| Exercise aim |
Your result will be the set of lines with "apps", copied from the material below.

START Supplied entries

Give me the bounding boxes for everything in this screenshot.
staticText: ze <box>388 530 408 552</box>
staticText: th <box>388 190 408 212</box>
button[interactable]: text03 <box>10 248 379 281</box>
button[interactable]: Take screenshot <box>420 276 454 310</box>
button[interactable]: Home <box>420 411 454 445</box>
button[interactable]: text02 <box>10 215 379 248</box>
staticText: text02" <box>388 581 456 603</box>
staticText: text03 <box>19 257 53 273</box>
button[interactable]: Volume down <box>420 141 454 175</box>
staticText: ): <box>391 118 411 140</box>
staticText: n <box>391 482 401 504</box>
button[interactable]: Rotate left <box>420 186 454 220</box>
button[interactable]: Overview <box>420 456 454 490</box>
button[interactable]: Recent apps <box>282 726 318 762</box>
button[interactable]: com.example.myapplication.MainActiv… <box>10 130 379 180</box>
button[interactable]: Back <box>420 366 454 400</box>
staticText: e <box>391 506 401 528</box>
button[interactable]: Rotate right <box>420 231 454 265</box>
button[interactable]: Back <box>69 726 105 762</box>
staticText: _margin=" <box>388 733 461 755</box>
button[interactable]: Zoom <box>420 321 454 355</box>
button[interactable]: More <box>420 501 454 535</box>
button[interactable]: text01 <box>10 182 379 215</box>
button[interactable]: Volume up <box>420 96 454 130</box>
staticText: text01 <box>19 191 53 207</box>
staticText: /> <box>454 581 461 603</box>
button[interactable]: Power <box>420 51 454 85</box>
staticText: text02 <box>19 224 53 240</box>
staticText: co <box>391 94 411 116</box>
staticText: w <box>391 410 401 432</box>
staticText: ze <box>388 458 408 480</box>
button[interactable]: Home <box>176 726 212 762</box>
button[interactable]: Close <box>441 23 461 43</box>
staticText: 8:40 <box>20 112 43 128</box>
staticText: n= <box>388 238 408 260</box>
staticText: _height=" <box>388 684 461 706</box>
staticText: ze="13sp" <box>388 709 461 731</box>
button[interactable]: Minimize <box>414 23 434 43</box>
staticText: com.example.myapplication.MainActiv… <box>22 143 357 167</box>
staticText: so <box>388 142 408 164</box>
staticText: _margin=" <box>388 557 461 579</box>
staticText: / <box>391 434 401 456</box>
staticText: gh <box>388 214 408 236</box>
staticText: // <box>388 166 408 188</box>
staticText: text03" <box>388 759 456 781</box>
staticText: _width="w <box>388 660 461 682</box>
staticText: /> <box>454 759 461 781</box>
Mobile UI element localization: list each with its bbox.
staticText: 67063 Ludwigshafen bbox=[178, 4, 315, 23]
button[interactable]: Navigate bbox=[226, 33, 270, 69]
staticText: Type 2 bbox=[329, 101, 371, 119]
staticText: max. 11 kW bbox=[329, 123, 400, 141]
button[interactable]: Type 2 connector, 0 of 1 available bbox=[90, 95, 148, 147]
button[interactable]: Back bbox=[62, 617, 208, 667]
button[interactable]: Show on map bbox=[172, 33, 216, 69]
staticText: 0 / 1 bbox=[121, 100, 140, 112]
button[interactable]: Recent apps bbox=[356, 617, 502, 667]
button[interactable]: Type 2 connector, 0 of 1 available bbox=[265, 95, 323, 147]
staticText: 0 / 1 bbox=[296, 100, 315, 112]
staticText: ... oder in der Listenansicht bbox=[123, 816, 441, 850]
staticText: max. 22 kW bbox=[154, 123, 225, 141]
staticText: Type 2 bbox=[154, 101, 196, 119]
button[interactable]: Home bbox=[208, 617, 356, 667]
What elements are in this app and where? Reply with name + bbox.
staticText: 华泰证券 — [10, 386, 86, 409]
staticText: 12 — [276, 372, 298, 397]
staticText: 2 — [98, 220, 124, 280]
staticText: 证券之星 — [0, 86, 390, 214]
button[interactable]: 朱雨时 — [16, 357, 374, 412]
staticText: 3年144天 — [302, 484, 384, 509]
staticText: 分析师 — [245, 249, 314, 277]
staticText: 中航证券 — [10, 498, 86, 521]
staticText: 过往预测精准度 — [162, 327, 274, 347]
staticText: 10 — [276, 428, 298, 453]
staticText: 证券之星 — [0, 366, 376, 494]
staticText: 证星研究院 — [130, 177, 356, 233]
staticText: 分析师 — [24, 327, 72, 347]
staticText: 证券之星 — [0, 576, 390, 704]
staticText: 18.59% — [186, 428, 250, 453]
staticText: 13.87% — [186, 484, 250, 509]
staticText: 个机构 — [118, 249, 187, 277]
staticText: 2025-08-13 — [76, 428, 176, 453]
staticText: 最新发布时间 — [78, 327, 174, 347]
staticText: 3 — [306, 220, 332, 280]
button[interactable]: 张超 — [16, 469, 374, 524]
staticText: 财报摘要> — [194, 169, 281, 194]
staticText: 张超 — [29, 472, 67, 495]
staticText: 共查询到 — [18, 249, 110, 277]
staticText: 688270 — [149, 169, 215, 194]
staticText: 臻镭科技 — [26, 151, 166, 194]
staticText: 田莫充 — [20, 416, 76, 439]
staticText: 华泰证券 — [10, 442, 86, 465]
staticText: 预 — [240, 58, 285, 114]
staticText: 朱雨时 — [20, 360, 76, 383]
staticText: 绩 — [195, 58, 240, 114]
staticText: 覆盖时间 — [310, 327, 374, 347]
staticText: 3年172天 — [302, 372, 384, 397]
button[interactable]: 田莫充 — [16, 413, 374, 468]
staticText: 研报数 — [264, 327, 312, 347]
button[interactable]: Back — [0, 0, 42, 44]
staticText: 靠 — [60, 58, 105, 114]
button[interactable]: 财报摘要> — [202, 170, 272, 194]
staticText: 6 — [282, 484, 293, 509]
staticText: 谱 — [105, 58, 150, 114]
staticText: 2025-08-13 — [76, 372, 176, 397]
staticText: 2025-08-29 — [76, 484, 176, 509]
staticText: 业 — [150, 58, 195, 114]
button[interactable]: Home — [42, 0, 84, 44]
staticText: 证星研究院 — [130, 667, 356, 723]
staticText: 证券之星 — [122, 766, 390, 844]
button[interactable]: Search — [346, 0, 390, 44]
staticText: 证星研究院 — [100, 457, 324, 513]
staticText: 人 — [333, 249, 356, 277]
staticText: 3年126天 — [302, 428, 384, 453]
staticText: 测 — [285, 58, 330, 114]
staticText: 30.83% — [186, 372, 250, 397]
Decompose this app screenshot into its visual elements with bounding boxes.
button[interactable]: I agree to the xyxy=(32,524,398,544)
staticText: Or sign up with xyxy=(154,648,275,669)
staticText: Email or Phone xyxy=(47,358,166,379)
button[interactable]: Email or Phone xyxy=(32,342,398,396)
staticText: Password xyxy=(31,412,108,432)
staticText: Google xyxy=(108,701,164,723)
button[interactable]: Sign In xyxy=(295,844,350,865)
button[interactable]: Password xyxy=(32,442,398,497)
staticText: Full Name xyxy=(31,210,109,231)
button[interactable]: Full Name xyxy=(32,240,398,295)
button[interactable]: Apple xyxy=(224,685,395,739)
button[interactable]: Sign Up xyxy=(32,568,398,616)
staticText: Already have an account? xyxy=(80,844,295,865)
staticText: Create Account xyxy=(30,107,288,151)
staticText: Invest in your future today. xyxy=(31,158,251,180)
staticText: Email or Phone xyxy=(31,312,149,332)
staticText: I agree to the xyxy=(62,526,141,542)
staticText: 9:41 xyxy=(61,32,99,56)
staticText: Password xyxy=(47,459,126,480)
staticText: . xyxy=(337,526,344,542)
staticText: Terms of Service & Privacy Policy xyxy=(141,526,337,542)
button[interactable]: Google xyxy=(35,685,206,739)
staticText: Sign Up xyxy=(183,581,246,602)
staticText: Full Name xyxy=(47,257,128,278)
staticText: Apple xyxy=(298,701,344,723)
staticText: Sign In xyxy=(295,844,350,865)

END Supplied entries

| Your solution |
button[interactable]: Recent apps <box>282 726 318 762</box>
button[interactable]: Recent apps bbox=[356, 617, 502, 667]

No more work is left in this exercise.